Protein Breakfast Power Bowl
These muffins are ideal for meal prepping and can be stored for several days, making them a great option for busy mornings. With the added benefits of whole grains, oats, and protein powder, these muffins are a wholesome choice that doesn’t sacrifice taste. Whether paired with a cup of coffee or enjoyed on their own, these muffins are a flavorful way to get your day started right. Eggs have a reputation for being a protein-packed breakfast staple—and for good reason.
Healthy pepper, tomato & ham omelette
Each bowl has 24 grams of protein, perfect for a high protein breakfast. Many of these recipes, like the Cottage Cheese Omelet Muffins, Breakfast Egg Casserole, and Healthy Freezer Breakfast Burritos, are perfect for meal prep. You can batch-cook them, store them in the fridge or freezer, and reheat as needed for a quick, protein-packed breakfast.

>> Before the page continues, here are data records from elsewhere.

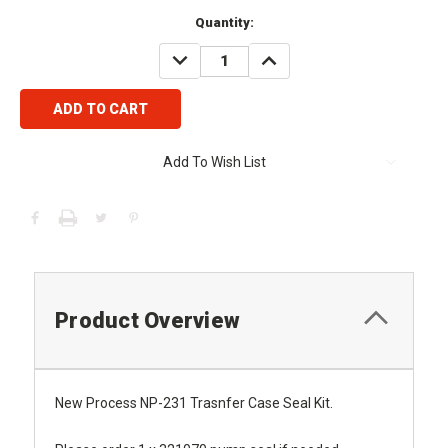
Current
Quantity:
Stock:
DECREASE
INCREASE
QUANTITY:
QUANTITY:
Add To Wish List
Product Overview
New Process NP-231 Trasnfer Case Seal Kit.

High-Protein Breakfast Ideas That Will Combat Cravings All Day
The pancakes turn out tender and fluffy, with a subtle nutty flavor that pairs beautifully with the creamy, tangy Greek yogurt topping. They come together fairly quickly, making them a practical choice for busy mornings or a relaxed weekend brunch. If you want to gain weight and build muscle, oatmeal can be a great high protein calorie breakfast. Add some banana, dates, plenty of peanut butter, and you’ll easily get over 1,000 calories in the morning. You can fill the tortilla with chicken breast, sausages, scrambled eggs or tofu to enrich the meal with protein and taste. Vegan, gluten-free and healthy, homemade protein granola is perfect for a high protein breakfast bowl.
Banana Nut Protein Oats

Earthy mushrooms, bell pepper and sautéed kale bring flavor to every bite. Smoothie bowls are among the best easy high protein breakfast recipes. Blend your favorite fruit with protein powder and mix-ins to quickly get a delicious meal that tastes like ice cream. Thanks to 6 eggs and full 16-ounce container of cottage cheese, this pancake recipe packs 17 grams of protein per serving. Add and/or serve with fresh berries to add fiber to your meal, too. Blend all the ingredients, chill overnight, and enjoy in the morning.
Transform Your Mornings with These Protein-Powered Recipes
For a higher protein breakfast, add smoked salmon, grilled chicken breast, lentils, or black beans to your wrap. Protein bars can also help you get more protein for your morning meal. For convenience, choose a ready-made protein bar that uses mostly whole foods without added sugar or too many artificial ingredients. A good grab-and-go breakfast bar should have twice the amount of protein as carbs. Or, make your own grab-and-go high-protein breakfast bars using oat flour, nut butter, protein powder, and a sweetener.
These simple veggie muffin-tin “omelets” are easy to make in the morning—or mix up the batter the night before. They’re perfect for company or to take for an easy breakfast on the go. These vegan pancakes are great for anyone who loves pancakes and are vegan. The key ingredients for this meal are chickpea flour, vegan protein powder, and stevia powder.
High-Protein Muffins
Cereal, in particular, is a popular breakfast option that has earned itself a health halo but can actually be a sneaky source of added sugar. Take a peek at the Nutrition Facts label to double-check for added sugars when choosing a breakfast. This one gives you https://medlineplus.gov/recipes/ a boost of protein without sacrificing flavor. It also includes maple syrup, milk, and vanilla protein powder. This filling meal is made with chia seeds, honey, almond milk, and cacao powder.